Simplifying assumptions were made in certain analyses because of limitations inherent in the NAMCS patient record form. Patient visits attributed to back (RFV code 1905) and low back (RFV code 1910) symptoms were combined because there were no substantive differences in the characteristics associated with these reported reasons for seeking medical care (Table 1). All patient visits attributed to back symptoms were assumed to involve back pain, although 4% of such visits involved unspecified back symptoms and another 2% involved such other back symptoms as cramps, contractures, spasms, limitation of movement or stiffness, or weakness. Similarly, with regard to etiology, all of the 19.7 million patient visits in which an IPA was reported (using a dichotomous patient record form item) were assumed to involve an injury, although in the subset of 8.4 million patient visits in which the specific IPA was described, up to 11% may have involved iatrogenic, environmental, or other etiologies. The elements of LBP medical management were assessed with survey items that asked whether the relevant element was "ordered, scheduled, or performed." However, it was impossible to confirm whether the reported elements actually occurred within the relevant patient visit or were eventually performed by the reporting physician.
Several analyses yielded imprecise results because they were based on less than 30 NAMCS patient visits or because the SE was greater than 30% of the NPE. Most often this occurred with less common characteristics (internal medicine physicians) or elements of LBP medical management (weight reduction and mental health counseling, physiotherapy, and surgical procedures), or in stratified (subgroup) analyses. Thus, racial minority groups were combined in a "non-White" group to partially overcome this limitation. Hospital admission could not be studied as an element of LBP medical management because of the limited number of observations.

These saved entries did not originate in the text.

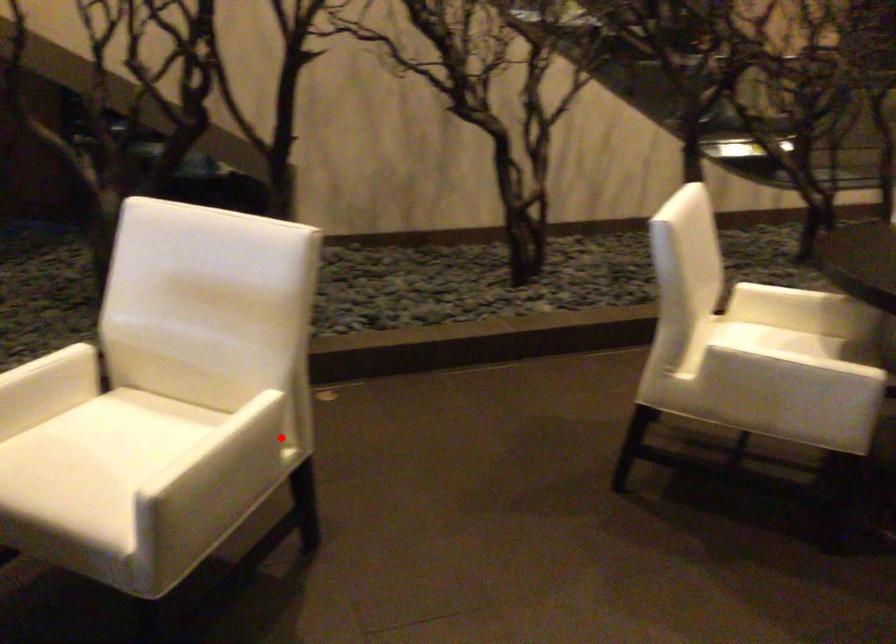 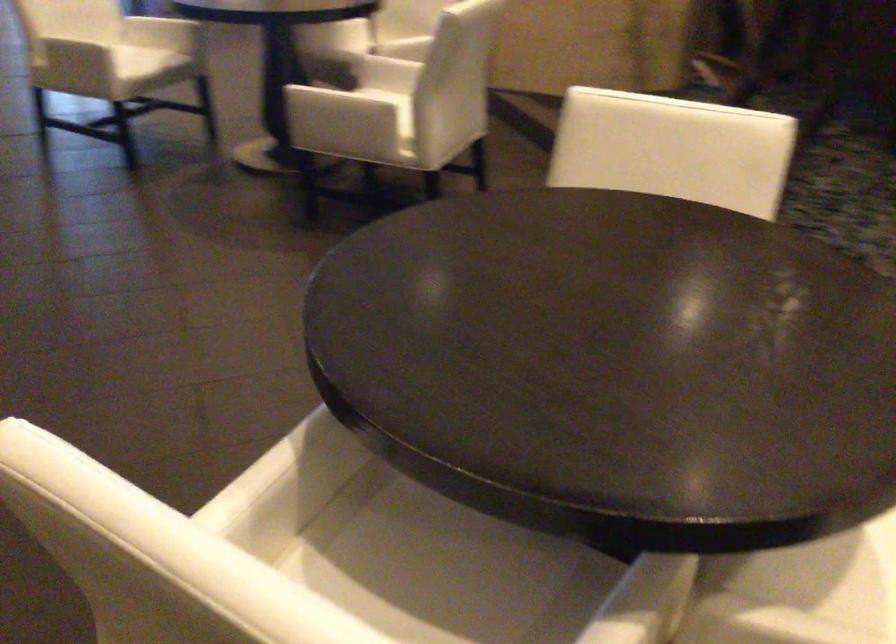 Question: A red point is marked in image1. In image2, is the corresponding 3D point closer to the camera or farther? Reply with the corresponding letter.

Choices:
 (A) The corresponding 3D point is closer.
 (B) The corresponding 3D point is farther.

Answer: (B) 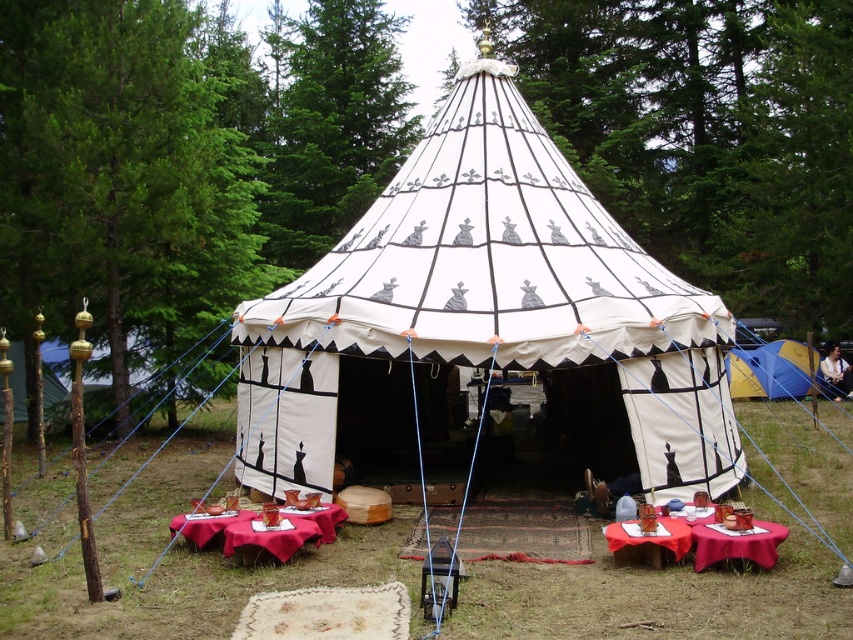 Question: Which point is closer to the camera?

Choices:
 (A) smooth red tablecloth at lower center
 (B) blue canvas tent at right
 (C) white canvas tent at center
 (D) smooth wooden table at lower center

Answer: (A)

Question: Which of the following is the farthest from the observer?

Choices:
 (A) (654, 561)
 (B) (746, 557)

Answer: (A)

Question: Is smooth red table at lower right further to camera compared to smooth wooden table at lower center?

Choices:
 (A) yes
 (B) no

Answer: (B)

Question: Does smooth red tablecloth at lower center have a larger size compared to blue canvas tent at right?

Choices:
 (A) yes
 (B) no

Answer: (B)

Question: Is white canvas tent at center smaller than smooth red tablecloth at lower center?

Choices:
 (A) yes
 (B) no

Answer: (B)

Question: Among these objects, which one is nearest to the camera?

Choices:
 (A) smooth red cloth at lower center
 (B) smooth wooden table at lower center

Answer: (B) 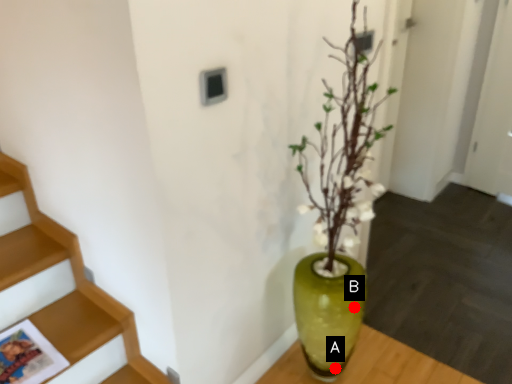 Question: Two points are circled on the image, labeled by A and B beside each circle. Which point is farther from the camera taking this photo?

Choices:
 (A) A is further
 (B) B is further

Answer: (A) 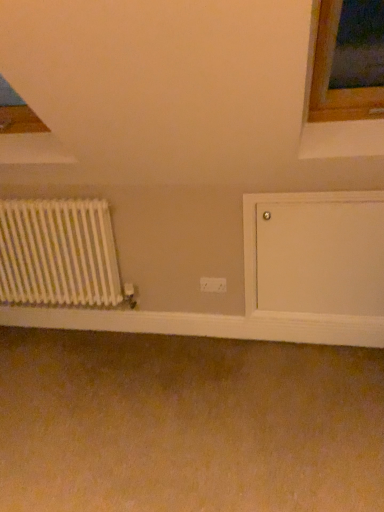 Question: Would you say white plastic electric outlet at center is to the left or to the right of white matte radiator at left in the picture?

Choices:
 (A) left
 (B) right

Answer: (B)

Question: From the image's perspective, relative to white matte radiator at left, is white plastic electric outlet at center above or below?

Choices:
 (A) below
 (B) above

Answer: (A)

Question: Considering the real-world distances, which object is closest to the white smooth wood at lower center?

Choices:
 (A) white plastic electric outlet at center
 (B) white matte radiator at left

Answer: (B)

Question: Based on their relative distances, which object is nearer to the white smooth wood at lower center?

Choices:
 (A) white matte radiator at left
 (B) white plastic electric outlet at center

Answer: (A) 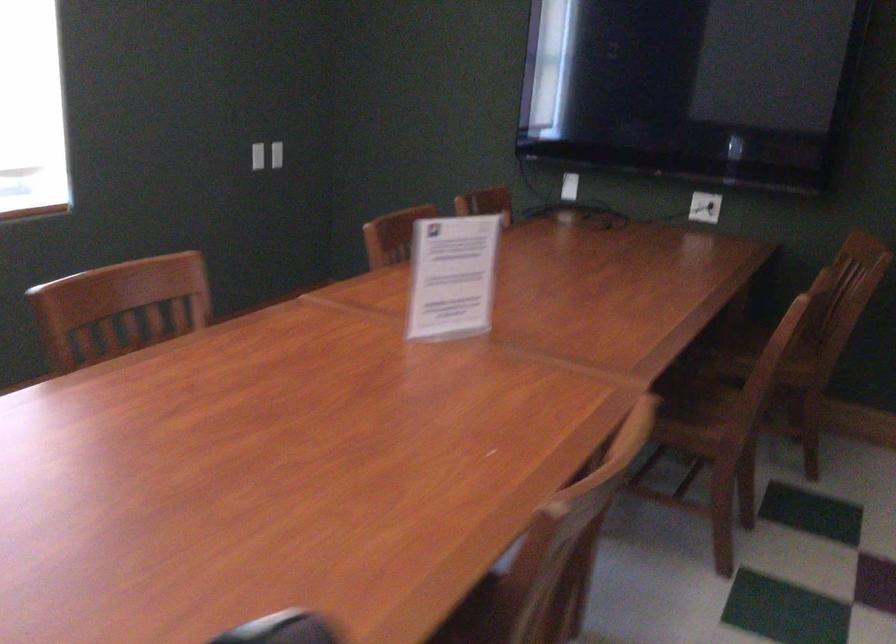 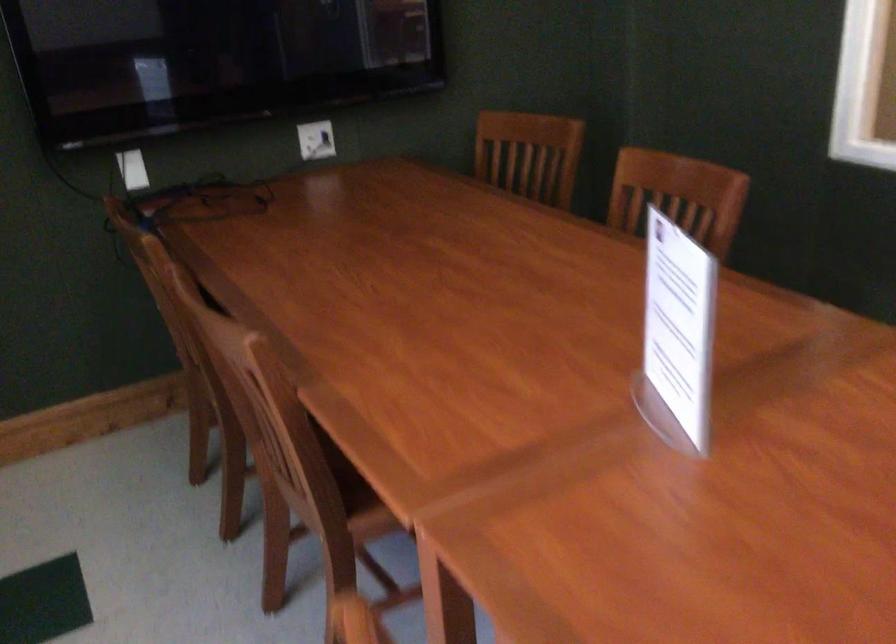 Find the pixel in the second image that matches the point at 446,285 in the first image.

(677, 335) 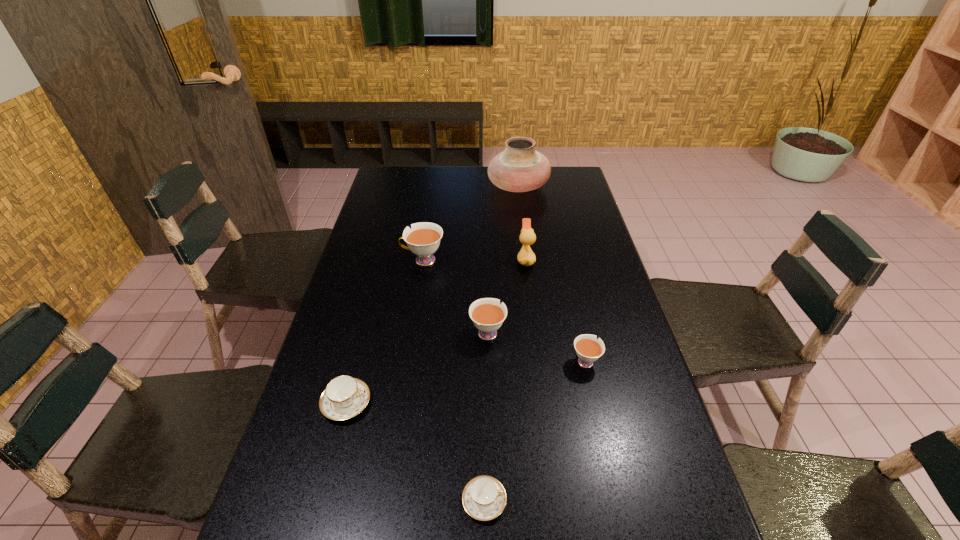 Where is `the fourth farthest teacup`? This screenshot has width=960, height=540. the fourth farthest teacup is located at coordinates (344, 397).

Locate an element on the screen. the shortest teacup is located at coordinates (484, 498).

You are a GUI agent. You are given a task and a screenshot of the screen. Output one action in this format:
    pyautogui.click(x=<x>, y=<y>)
    Task: Click on the smaller blue teacup
    The image size is (960, 540).
    Given the screenshot: What is the action you would take?
    pyautogui.click(x=484, y=498)

In order to click on vacant point located 0.210m on the left of the pottery in this screenshot , I will do `click(438, 187)`.

Where is `vacant region located 0.190m on the beak of the duck`? This screenshot has height=540, width=960. vacant region located 0.190m on the beak of the duck is located at coordinates (461, 260).

Identify the location of free region located 0.180m on the beak of the duck. (464, 260).

The width and height of the screenshot is (960, 540). Find the location of `blank space located 0.090m on the beak of the duck`. blank space located 0.090m on the beak of the duck is located at coordinates (491, 260).

At what (x,y) coordinates should I click in order to perform the action: click on vacant space located 0.150m on the side of the biggest white teacup with the handle. Please return your answer as a coordinate pair (x, y). Looking at the image, I should click on (357, 260).

Locate an element on the screen. vacant space located on the side of the biggest white teacup with the handle is located at coordinates coord(380,260).

Identify the location of vacant space located 0.050m on the side of the fourth shortest teacup with the handle. The image size is (960, 540). (488, 305). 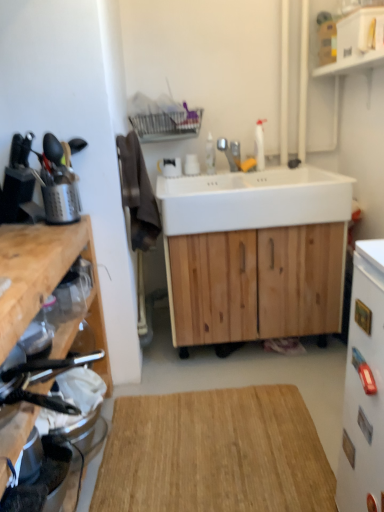 Identify the location of vacant space in front of silver metallic faucet at center. The image size is (384, 512). (240, 177). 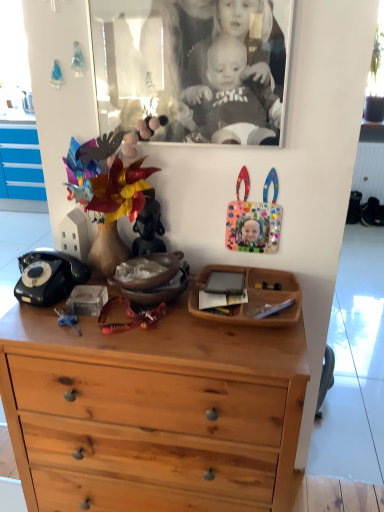 Question: Considering the relative sizes of black glass picture frame at upper center and light brown wood chest of drawers at center in the image provided, is black glass picture frame at upper center bigger than light brown wood chest of drawers at center?

Choices:
 (A) yes
 (B) no

Answer: (B)

Question: Is black glass picture frame at upper center shorter than light brown wood chest of drawers at center?

Choices:
 (A) no
 (B) yes

Answer: (B)

Question: Is black glass picture frame at upper center aimed at light brown wood chest of drawers at center?

Choices:
 (A) no
 (B) yes

Answer: (A)

Question: Is black glass picture frame at upper center closer to the viewer compared to light brown wood chest of drawers at center?

Choices:
 (A) yes
 (B) no

Answer: (B)

Question: Is black glass picture frame at upper center placed right next to light brown wood chest of drawers at center?

Choices:
 (A) yes
 (B) no

Answer: (B)

Question: Is point (109, 419) positioned closer to the camera than point (236, 80)?

Choices:
 (A) closer
 (B) farther

Answer: (B)

Question: In terms of size, does light brown wood chest of drawers at center appear bigger or smaller than black glass picture frame at upper center?

Choices:
 (A) big
 (B) small

Answer: (A)

Question: Considering the positions of light brown wood chest of drawers at center and black glass picture frame at upper center in the image, is light brown wood chest of drawers at center taller or shorter than black glass picture frame at upper center?

Choices:
 (A) short
 (B) tall

Answer: (B)

Question: Is light brown wood chest of drawers at center wider or thinner than black glass picture frame at upper center?

Choices:
 (A) thin
 (B) wide

Answer: (B)

Question: From the image's perspective, is light brown wood chest of drawers at center above or below colorful plastic frame at upper right, positioned as the 2th toy in left-to-right order?

Choices:
 (A) above
 (B) below

Answer: (B)

Question: Considering their positions, is light brown wood chest of drawers at center located in front of or behind colorful plastic frame at upper right, the 1th toy in the right-to-left sequence?

Choices:
 (A) behind
 (B) front

Answer: (B)

Question: Looking at the image, does light brown wood chest of drawers at center seem bigger or smaller compared to colorful plastic frame at upper right, the 1th toy in the right-to-left sequence?

Choices:
 (A) big
 (B) small

Answer: (A)

Question: Based on their positions, is light brown wood chest of drawers at center located to the left or right of colorful plastic frame at upper right, the 1th toy in the right-to-left sequence?

Choices:
 (A) left
 (B) right

Answer: (A)

Question: Based on their sizes in the image, would you say matte ceramic vase at center, which is the 2th toy from right to left, is bigger or smaller than black glass picture frame at upper center?

Choices:
 (A) small
 (B) big

Answer: (A)

Question: Would you say matte ceramic vase at center, placed as the first toy when sorted from left to right, is to the left or to the right of black glass picture frame at upper center in the picture?

Choices:
 (A) right
 (B) left

Answer: (B) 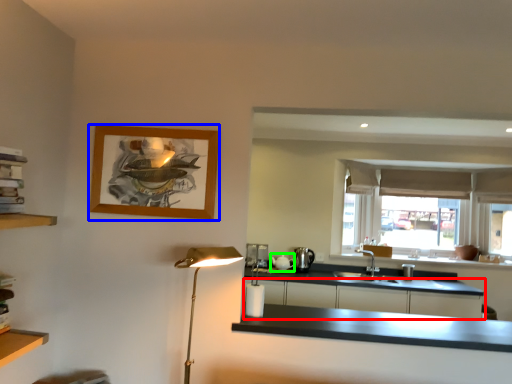 Question: Considering the real-world distances, which object is farthest from cabinetry (highlighted by a red box)? picture frame (highlighted by a blue box) or appliance (highlighted by a green box)?

Choices:
 (A) picture frame
 (B) appliance

Answer: (A) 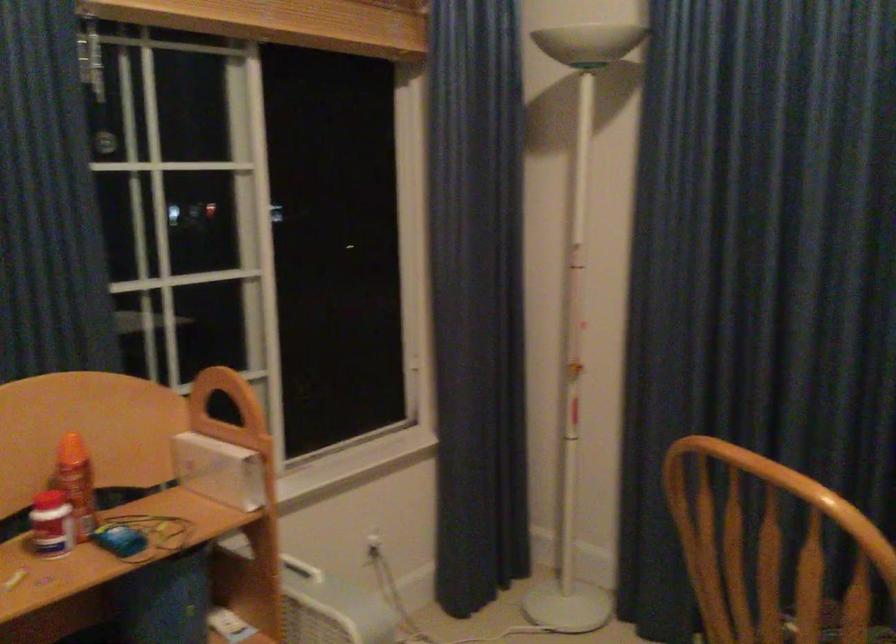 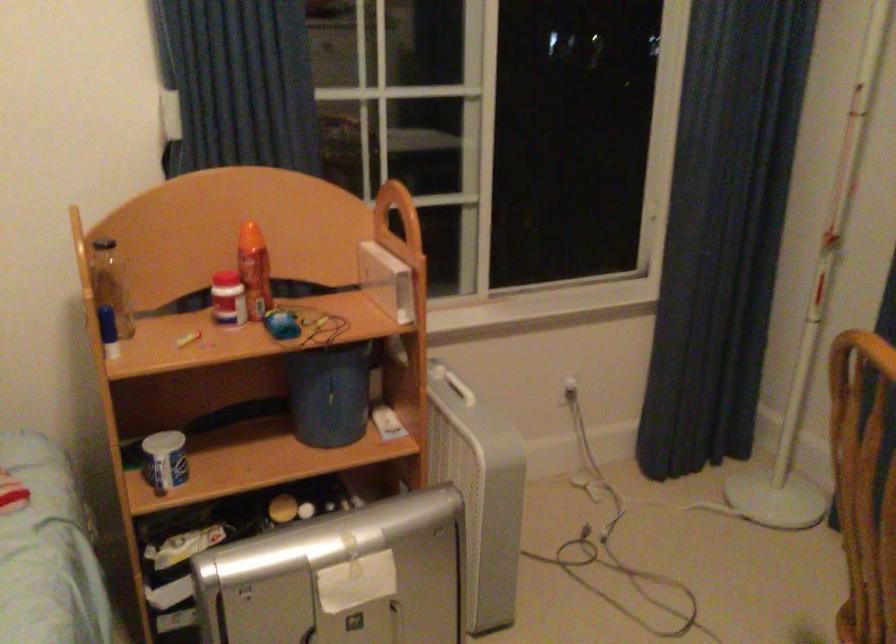 The point at (367,552) is marked in the first image. Where is the corresponding point in the second image?

(564, 392)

In conclusion, this study found that the percentage of LBP visits provided by primary care physicians in the United States remains suboptimal. Medical management of LBP, particularly chronic LBP, appears to over-utilize surgery relative to more conservative measures such as patient counseling, non-narcotic analgesics, and other drug therapies. Osteopathic physicians are more likely to provide LBP care, and less likely to use NSAIDs during such visits, than their allopathic counterparts. In general, LBP medical management does not appear to be in accord with evidence-based guidelines.